La ausencia de autocrítica no es lo que lleva a los partidos progresistas a la desunión o el conflicto, sino más bien lo contrario. Precisamente la conciencia social, la conciencia de clase, la conciencia con los más desfavorecidos y la conciencia sobre las consecuencias futuras de cualquier medida son los factores que activan una crítica interna que a veces es asertiva, a veces es feroz y, en ocasiones, incluso desleal.
La ausencia de autocrítica es lo que proporciona cohesión y un magnífico suelo electoral a los partidos conservadores, liberales y de extrema derecha. Pablo Iglesias se compra un chalet con su dinero y más del 30 % de los inscritos votan que se vaya. Isabel Díaz Ayuso acepta prebendas que no explica, beneficia a su familia en contratos, desoye la orden y la súplica de medicalizar las residencias de ancianos, provoca la muerte de miles al no trasladarlos a hospitales, y gana en las autonómicas.
El honor negro español se filtra y extiende por capilaridad en la mentalidad conservadora y hace a la gente decir cosas como que prefiere votar a un corrupto de derechas que a un rojo honrado. Cómo son las cosas; Julio Anguita dijo una vez justo lo contrario. La ausencia de autocrítica es que alguien señale un caso enorme de corrupción con consecuencias literalmente letales, y que te vayas a buscar un enlace del asunto de Echenique con la Seguridad Social para equipararlo. La ausencia de autocrítica es protestar porque a cualquiera se le llama facha hoy día, mientras al minuto siguiente discutes con uno de Podemos y sacas a pasear los crímenes de Stalin.
La ausencia de autocrítica es ese impulso mezquino que se te despierta en las tripas cuando te dicen a la cara que llevas toda la vida votando sinvergüenzas sin que nadie te haya obligado a ello; lo último que se te ocurre es examinar tus principios, sino que acudes corriendo a examinar los principios del otro, del que te deja en evidencia y te mofas diciéndole: «bueno, hoy serían corruptes». Qué gracioso eres.

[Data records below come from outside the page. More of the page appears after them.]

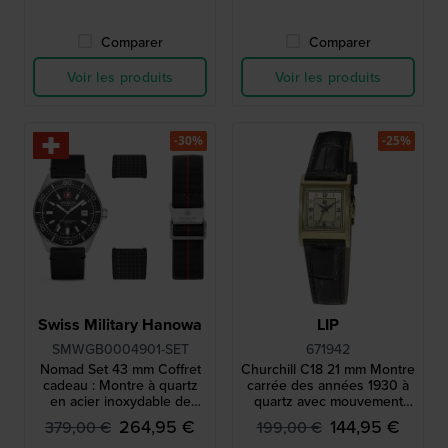
Comparer
Comparer
Voir les produits
Voir les produits
-30%
-25%
Swiss Military Hanowa
LIP
SMWGB0004901-SET
671942
Nomad Set 43 mm Coffret
Churchill C18 21 mm Montre
cadeau : Montre à quartz
carrée des années 1930 à
en acier inoxydable de
quartz avec mouvement
fabrication suisse avec
suisse
264,95 €
144,95 €
379,00 €
199,00 €
deux bracelets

La ausencia de autocrítica esconde tus heridas interiores y te lleva a desear que todo el mundo sufra como has sufrido tú en la vida, ya sea porque tu padre te pegaba unas palizas fuera de toda lógica o porque tus jefes te explotaban y explotan más allá de lo soportable. Debe ser duro haberte jubilado con la espalda rota y que haya gente que reclame el teletrabajo, la jornada de cuatro días o la ampliación del permiso por paternidad, pero, ¿sabes qué? Antes que tú nacieras la gente lo pasaba peor, y antes, peor, y no hace falta remontarse mucho hasta llegar a una época donde no existían los antibióticos, se te morían tres hijos en la cuna y los trabajadores se remendaban sus propios zapatos, cuando tenían.

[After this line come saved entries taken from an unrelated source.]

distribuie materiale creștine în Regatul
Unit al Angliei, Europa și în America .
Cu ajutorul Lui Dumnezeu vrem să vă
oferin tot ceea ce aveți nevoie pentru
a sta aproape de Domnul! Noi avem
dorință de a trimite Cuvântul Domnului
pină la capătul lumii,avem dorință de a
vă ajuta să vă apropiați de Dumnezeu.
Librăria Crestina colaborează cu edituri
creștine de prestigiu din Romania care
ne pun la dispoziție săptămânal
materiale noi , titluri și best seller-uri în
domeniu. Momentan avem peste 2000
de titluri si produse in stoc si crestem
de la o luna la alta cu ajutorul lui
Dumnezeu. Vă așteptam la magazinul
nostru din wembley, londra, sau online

La ausencia de autocrítica, en definitiva, te lleva a buscar refugio en aquellos líderes que te dicen que nunca hubo nada malo en ti ni en tus costumbres, que no tienes que esforzarte en tener un corazón más grande, sino unas manos más callosas que contenten a tu patrón. Que, si la gente de la tasca se ríe de los transexuales, no hace falta que te enfrentes a ellos sino a tu hijo. Que es más fácil echar la culpa a los inmigrantes de que el cacique local les dé trabajo por una miseria. La ausencia de autocrítica es aquello con lo que te enterrarás habiendo dejado a tus espaldas un mundo peor, y culpando de ello a quienes querían mejorarlo.